By Alex Abutu
Researchers at the University of Colorado Anschutz Medical Campus along with colleagues at Johns Hopkins University and other institutions have conducted the largest ever genome sequencing of populations with African ancestry in the Americas.
The scientists, for the first time, have created a massive genetic catalog of the African diaspora in this hemisphere. It offers a unique window into the striking genetic variety of the population while opening the door to new ways of understanding and treating diseases specific to this group.
The study was published today in the journal Nature Communications.
“The African Diaspora in the Western Hemisphere represents one of the largest forced migrations in history and had a profound impact on genetic diversity in modern populations,” said the study’s principal investigator Kathleen Barnes, PhD, director of the Colorado Center for Personalized Medicine at CU Anschutz. “Yet this group has been largely understudied.”
Barnes said those of African ancestry in the Americas suffer a disproportionate burden of disability, disease and death from common chronic illnesses like asthma, diabetes and other ailments.

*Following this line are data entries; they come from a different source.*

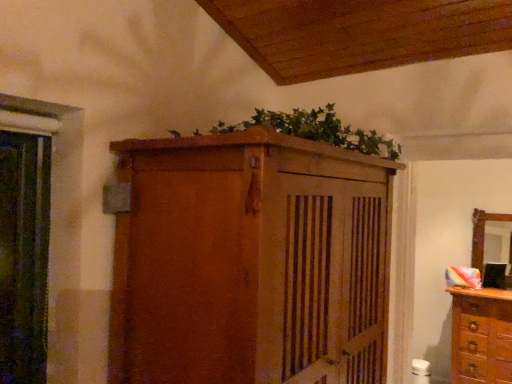 Question: Is wooden mirror at right bigger or smaller than matte wooden cupboard at upper center?

Choices:
 (A) big
 (B) small

Answer: (B)

Question: From the image's perspective, relative to matte wooden cupboard at upper center, is wooden mirror at right above or below?

Choices:
 (A) below
 (B) above

Answer: (A)

Question: Which of these objects is positioned closest to the wooden dresser at right?

Choices:
 (A) green leafy plant at upper center
 (B) wooden mirror at right
 (C) matte wooden cupboard at upper center

Answer: (B)

Question: Estimate the real-world distances between objects in this image. Which object is farther from the matte wooden cupboard at upper center?

Choices:
 (A) wooden dresser at right
 (B) wooden mirror at right
 (C) green leafy plant at upper center

Answer: (B) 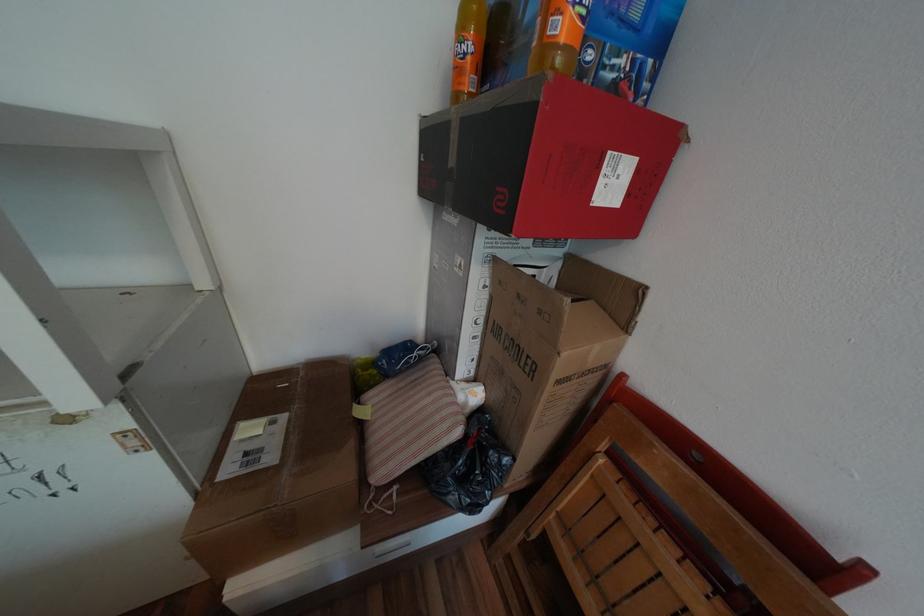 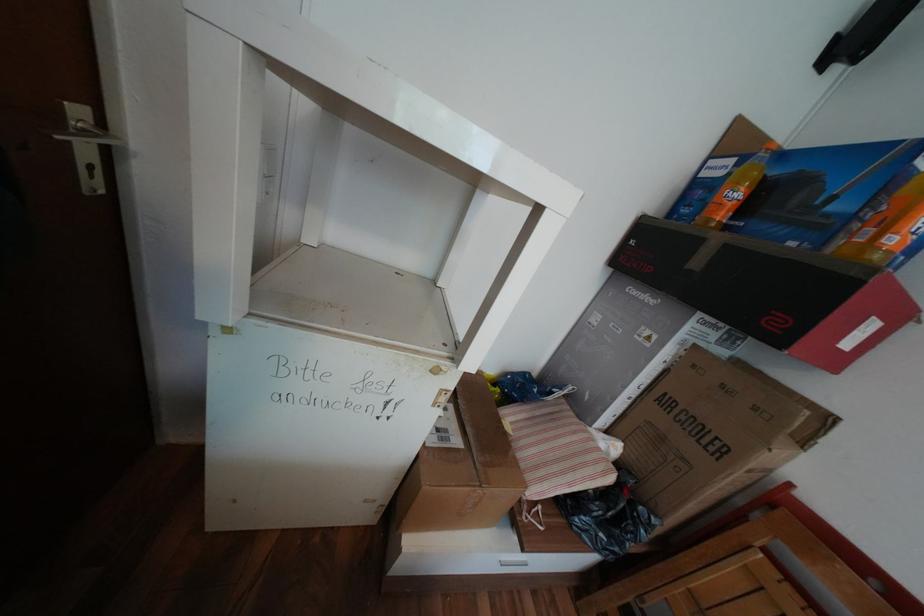 Question: Which direction would the cameraman need to move to produce the second image? Reply with the corresponding letter.

Choices:
 (A) Left
 (B) Right
 (C) Forward
 (D) Backward

Answer: (A) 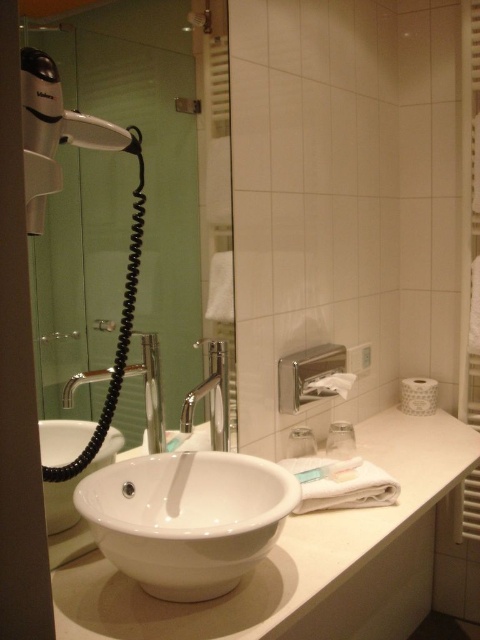 Does white glossy sink at center appear over white matte soap at center?

No, white glossy sink at center is not above white matte soap at center.

Is white glossy sink at center positioned at the back of white matte soap at center?

No.

Is point (179, 576) positioned in front of point (298, 477)?

That is True.

Where is `white glossy sink at center`? This screenshot has width=480, height=640. white glossy sink at center is located at coordinates (187, 518).

In the scene shown: Is white matte soap at center to the left of clear plastic soap dispenser at center from the viewer's perspective?

In fact, white matte soap at center is to the right of clear plastic soap dispenser at center.

Which is behind, point (327, 472) or point (296, 456)?

Positioned behind is point (296, 456).

The width and height of the screenshot is (480, 640). Identify the location of white matte soap at center. (328, 470).

Which is behind, point (332, 451) or point (297, 456)?

Positioned behind is point (332, 451).

Does clear plastic container at center lie in front of clear plastic soap dispenser at center?

No, clear plastic container at center is further to the viewer.

The height and width of the screenshot is (640, 480). Describe the element at coordinates (340, 440) in the screenshot. I see `clear plastic container at center` at that location.

In order to click on clear plastic container at center in this screenshot , I will do `click(340, 440)`.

The reasons why, remain largely unknown.
With that question in mind Barnes and her colleagues, with support from the NIH’s National Heart, Lung and Blood Institute, created the `Consortium on Asthma among African-ancestry Populations in the Americas’ or CAAPA. They sequenced the genome of 642 people of African ancestry from 15 North, Central and South American and Caribbean populations plus Yoruba-speaking individuals from Ibadan, Nigeria. The ultimate goal of the study is to better understand why they are more susceptible to asthma in the Americas. But the result was a wide-ranging genetic catalogue unlike any other.
The African genome is the oldest and most varied on earth. Africa is where modern humans evolved before migrating to Europe, Asia and beyond.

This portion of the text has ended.